HIDDENITE, N.C. — A public school in North Carolina cut two Bible verses out of the back cover of planners donated by a local church before giving them to students out of concern that it would be considered a form of religious indoctrination.
According to reports, Sulfur Springs Baptist Church contacted East Alexander Middle School over the summer to ask what it could do to help. The church then had $2,000 worth of planners printed for the students and donated them to the school.
However, because the back of the planners quoted from Philippians and Jeremiah, school officials literally cut the Scriptures out of the back cover.
“We just put it back there for an encouragement,” Assistant Pastor James Safrit told local television station WXII. “We know that the school year ended rough last year. We know coming back [there would be] split days.”
The school district says the inclusion of the Scriptures violates the “separation of Church and State.”
“It is an individual student’s right to share their beliefs — religious or otherwise — but not the public school’s role to indoctrinate them with any religious teachings,” Alexander County Schools said in a statement.
“We’re legally bound to do what we’re supposed to do,” Human Resources Director Dr. Alisha Cloer also told WBTV. “We can’t break the law.”
However, some parents believe that the decision to keep or remove the Scripture should have been up to them and not the school.
“Why couldn’t it be my decision or my child’s decision to take it off?” asked parent Roger Hayes, whose daughter received one of the cut-out planners. “That hurt my feelings; it really did. This society right now, I think we need God in our lives and Jesus in our lives, and this tears my heart apart.”
The school has handed out half of the planners to students, and while it initially decided to discontinue distribution at this point, according to WSOC-TV, officials have since agreed to allow any student who wants a planner to have one.
As previously reported, in 1647, the Massachusetts Bay Colony passed “The Old Deluder Satan Act,” which required that children be taught to read so they could learn to read the Bible.
“In being one chief project of that old deluder, Satan, to keep men from the knowledge of the Scriptures, … and that learning may not be buried in the graves of our forefathers in Church and Commonwealth, the Lord assisting our endeavors, it is therefore ordered by this court and the authority thereof, that every township in this jurisdiction, after the Lord hath increased them to the number of fifty householders, shall then forthwith appoint one within their town to teach all such children as shall resort to him to write and read,” it read in part.

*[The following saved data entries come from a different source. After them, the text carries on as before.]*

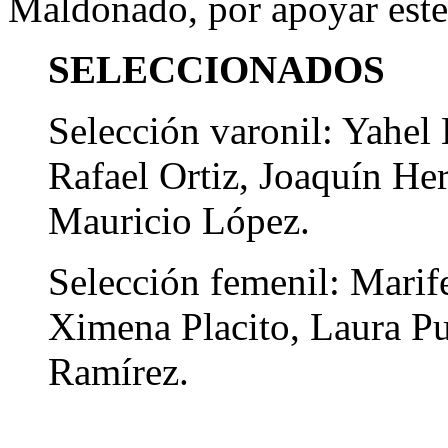
Maldonado, por apoyar este
SELECCIONADOS
Selección varonil: Yahel
Rafael Ortiz, Joaquín He
Mauricio López.
Selección femenil: Marife
Ximena Placito, Laura Pu
Ramírez.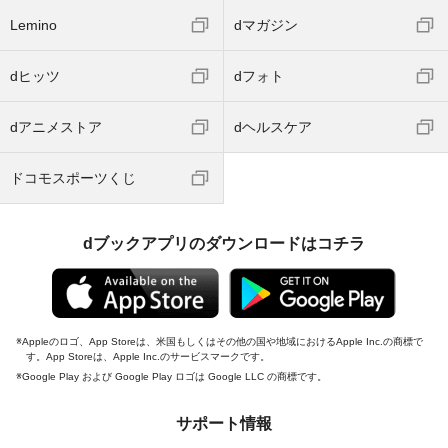
Lemino
dマガジン
dヒッツ
dフォト
dアニメストア
dヘルスケア
ドコモスポーツくじ
dブックアプリのダウンロードはコチラ
Appleのロゴ、App Storeは、米国もしくはその他の国や地域におけるApple Inc.の商標で
す。App Storeは、Apple Inc.のサービスマークです。
Google Play および Google Play ロゴは Google LLC の商標です。
サポート情報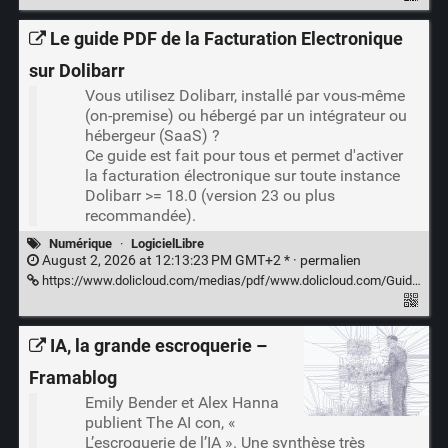
Le guide PDF de la Facturation Electronique
sur Dolibarr
Vous utilisez Dolibarr, installé par vous-même
(on-premise) ou hébergé par un intégrateur ou
hébergeur (SaaS) ?
Ce guide est fait pour tous et permet d'activer
la facturation électronique sur toute instance
Dolibarr >= 18.0 (version 23 ou plus
recommandée).
Numérique
·
LogicielLibre
August 2, 2026 at 12:13:23 PM GMT+2 * ·
permalien
https://www.dolicloud.com/medias/pdf/www.dolicloud.com/Guide%20Facturation%20Electronique%20Dolibarr.pdf
IA, la grande escroquerie –
Framablog
Emily Bender et Alex Hanna
publient The AI con, «
L’escroquerie de l’IA ». Une synthèse très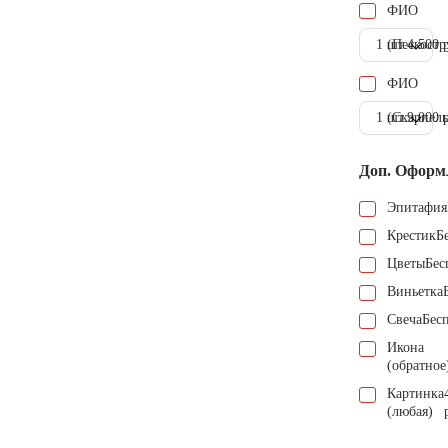
ФИО
1 шт.
(Пескостр
4.500 
ФИО
1 шт.
(Скарпель
9.000 
Доп. Оформ
Эпитафия
Крестик
Б
Цветы
Бес
Виньетка
Свеча
Бес
Икона
(обратное
Картинка
(любая)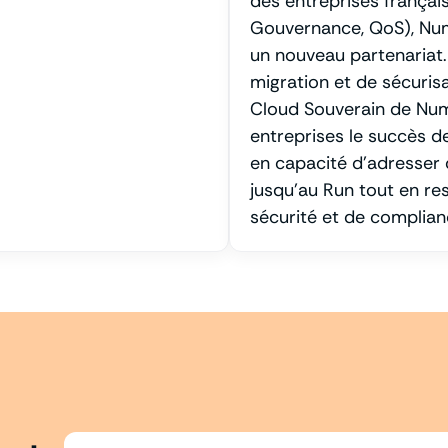
des entreprises français
Gouvernance, QoS), NumS
un nouveau partenariat. 
migration et de sécuris
Cloud Souverain de Num
entreprises le succès de
en capacité d’adresser 
jusqu’au Run tout en r
sécurité et de complian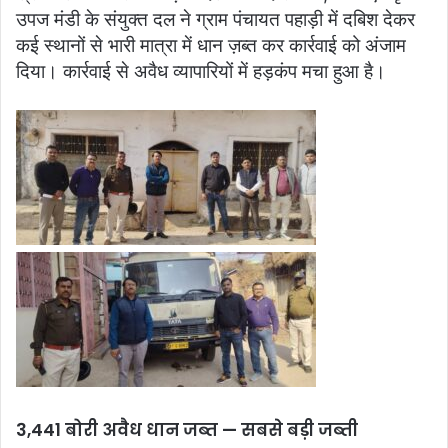
उपज मंडी के संयुक्त दल ने ग्राम पंचायत पहाड़ी में दबिश देकर
कई स्थानों से भारी मात्रा में धान ज़ब्त कर कार्रवाई को अंजाम
दिया। कार्रवाई से अवैध व्यापारियों में हड़कंप मचा हुआ है।
3,441 बोरी अवैध धान जब्त — सबसे बड़ी जब्ती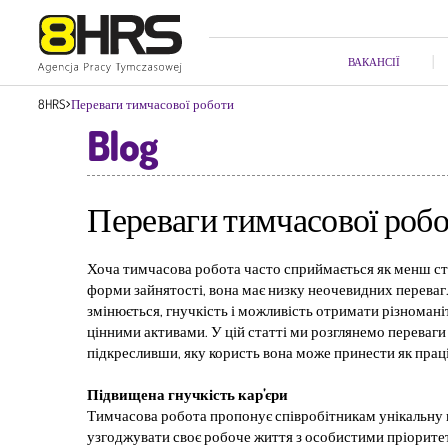
ВАКАНСІЇ
Переваги тимчасової роботи
8HRS
Blog
Переваги тимчасової роб
Хоча тимчасова робота часто сприймається як менш ста
форми зайнятості, вона має низку неочевидних переваг
змінюється, гнучкість і можливість отримати різноман
цінними активами. У цій статті ми розглянемо переваги
підкресливши, яку користь вона може принести як праці
Підвищена гнучкість кар’єри
Тимчасова робота пропонує співробітникам унікальну 
узгоджувати своє робоче життя з особистими пріорите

The first textbook used in the American colonies even before the nation’s founding, “The New England Primer,” was largely focused on the Scriptures, and was stated to be popular in public and private schools alike until approximately the early 1900’s. It used mostly the King James Bible as reference, and spoke much about sin, salvation and proper behavior.
“Save me, O God, from evil all this day long, and let me love and serve Thee forever, for the sake of Jesus Christ, Thy Son,” it read.
Read more about the Primer here.
Noah Webster’s famous “Blue Back Speller” also referenced Christianity, including God-centered statements in reading lessons such as “The preacher is to preach the gospel,” “Blasphemy is contemptuous treatment of God,” and “We do not like to see our own sins.” Webster, a schoolmaster, is known as the “father of American education” and strongly advocated teaching children the Scriptures.